Social Media in the Workplace

Even with the growth of social media, there are still countless companies who block social media sites such as Facebook and Twitter from company computers.

There have been multiple reasons including protecting company information and taking away from employees actually doing their work.  I understand these reasons yet at the same time, I also see it as somewhat fearful.  That fear is certainly warranted and expected but worth fighting.

In today’s world, it is practically a necessity to have a footprint in social media.  Yet even with this, there are still countless companies who block their employees from visiting these social sites at work, even when they themselves have profiles.  How does this make sense?  Yes, allowing employees on these sites during work time can be counterproductive but it is also hypocritical to have profiles on these sites but not allow your employees to look at them.

Allowing employees on the sites allows them to interact with their consumers and create more of a personal connection.  Because that personal connection is so hard to find these days.  It could mean the difference of a life-long customer and a bad review because of the automated responses.

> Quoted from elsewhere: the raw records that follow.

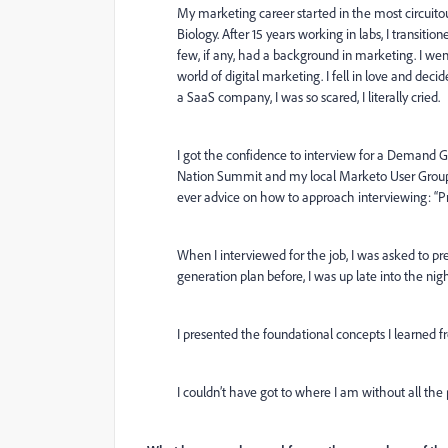
My marketing career started in the most circuito
Biology. After 15 years working in labs, I trans
few, if any, had a background in marketing. I wen
world of digital marketing. I fell in love and deci
a SaaS company, I was so scared, I literally cried.
I got the confidence to interview for a Demand 
Nation Summit and my local Marketo User Group 
ever advice on how to approach interviewing: “
When I interviewed for the job, I was asked to 
generation plan before, I was up late into the ni
I presented the foundational concepts I learned f
I couldn’t have got to where I am without all th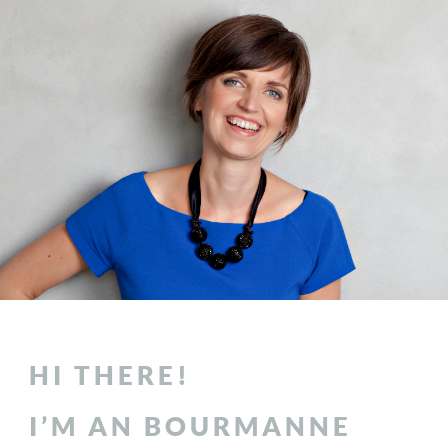
HI THERE!
I’M AN BOURMANNE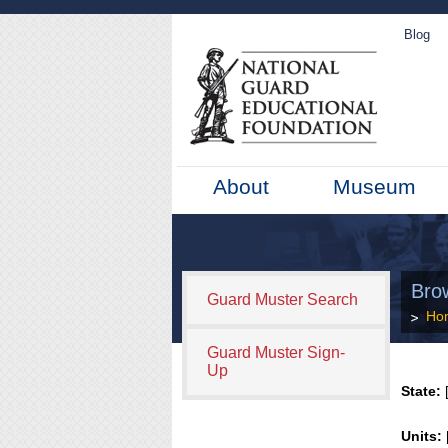
Blog
About
Museum
Bro
Guard Muster Search
Ho
Guard Muster Sign-
Up
State:
[
Units: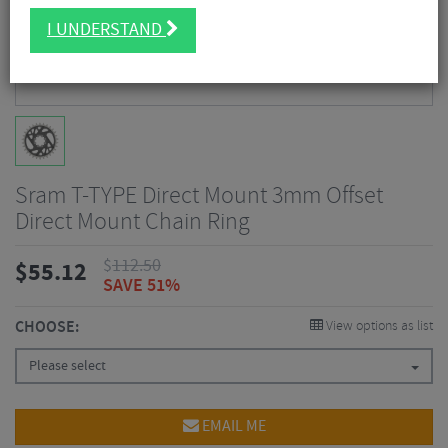
I UNDERSTAND
Sram T-TYPE Direct Mount 3mm Offset
Direct Mount Chain Ring
$
112.50
$
55.12
SAVE 51%
CHOOSE:
View options as list
Please select
EMAIL ME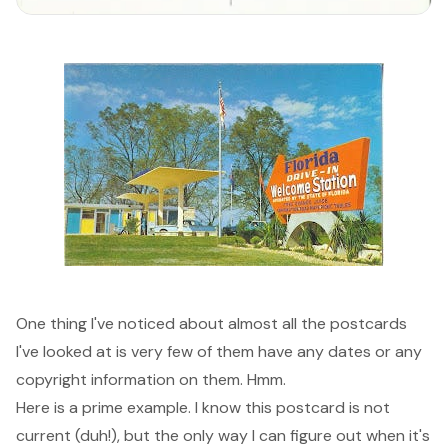
One thing I've noticed about almost all the postcards
I've looked at is very few of them have any dates or any
copyright information on them. Hmm.
Here is a prime example. I know this postcard is not
current (duh!), but the only way I can figure out when it's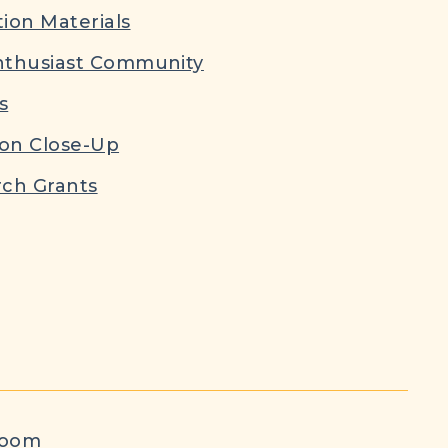
ion Materials
nthusiast Community
s
ion Close-Up
ch Grants
room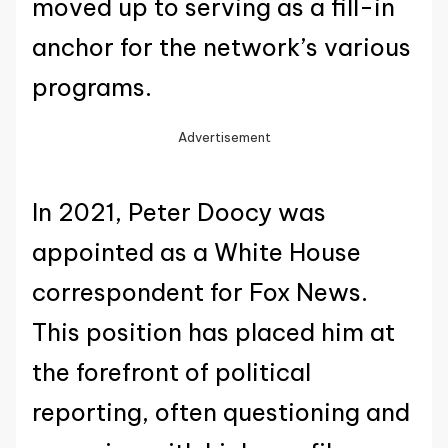
moved up to serving as a fill-in
anchor for the network’s various
programs.
Advertisement
In 2021, Peter Doocy was
appointed as a White House
correspondent for Fox News.
This position has placed him at
the forefront of political
reporting, often questioning and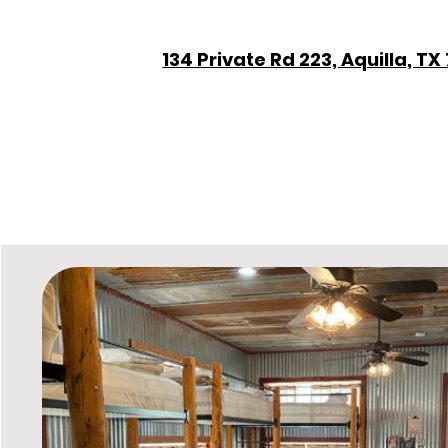
134 Private Rd 223, Aquilla, TX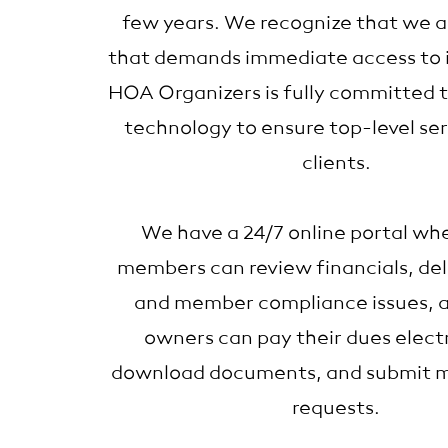
few years. We recognize that we ar
that demands immediate access to 
HOA Organizers is fully committed 
technology to ensure top-level ser
clients.
We have a 24/7 online portal wh
members can review financials, del
and member compliance issues, 
owners can pay their dues electr
download documents, and submit 
requests.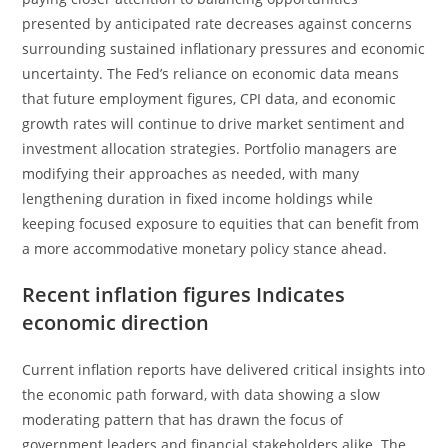
presented by anticipated rate decreases against concerns
surrounding sustained inflationary pressures and economic
uncertainty. The Fed’s reliance on economic data means
that future employment figures, CPI data, and economic
growth rates will continue to drive market sentiment and
investment allocation strategies. Portfolio managers are
modifying their approaches as needed, with many
lengthening duration in fixed income holdings while
keeping focused exposure to equities that can benefit from
a more accommodative monetary policy stance ahead.
Recent inflation figures Indicates
economic direction
Current inflation reports have delivered critical insights into
the economic path forward, with data showing a slow
moderating pattern that has drawn the focus of
government leaders and financial stakeholders alike. The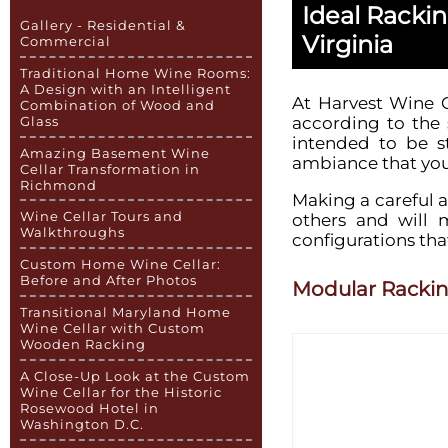
Ideal Racki
Gallery - Residential &
Virginia
Commercial
Traditional Home Wine Rooms:
A Design with an Intelligent
At Harvest Wine C
Combination of Wood and
according to the 
Glass
intended to be st
Amazing Basement Wine
ambiance that you 
Cellar Transformation in
Richmond
Making a careful a
Wine Cellar Tours and
others and will 
Walkthroughs
configurations that
Custom Home Wine Cellar:
Before and After Photos
Modular Racki
Transitional Maryland Home
Wine Cellar with Custom
Wooden Racking
A Close-Up Look at the Custom
Wine Cellar for the Historic
Rosewood Hotel in
Washington D.C.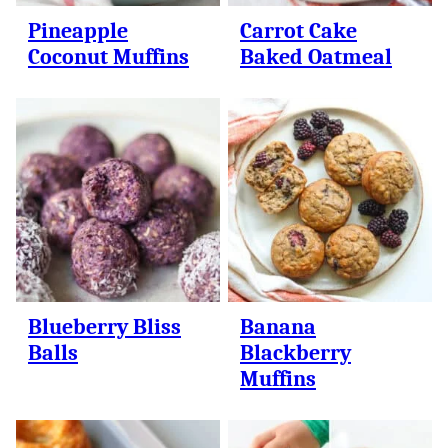
Pineapple
Carrot Cake
Coconut Muffins
Baked Oatmeal
Blueberry Bliss
Banana
Balls
Blackberry
Muffins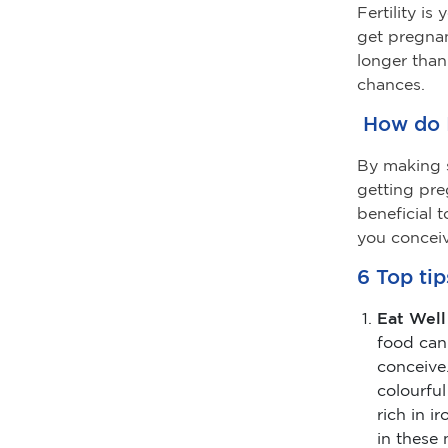
Fertility i
get pregnan
longer than
chances.
How do I
By making s
getting pr
beneficial 
you conceiv
6 Top tip
Eat Well
food can
conceive.
colourful
rich in i
in these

Allowing all employees on these sites can be scary, so try creating a list of guidelines that the employees must follow when relating themselves to the company on the social web.

When it comes to productivity; couldn’t it be just as bad if your employees have no drive to do the work?  This way they are given energy and the vast majority of the of people would keep up productivity.  What do you think?

Now, I want to hear your opinions.  What are the pros and cons of blocking social media sites like Facebook, Twitter and Youtube at work?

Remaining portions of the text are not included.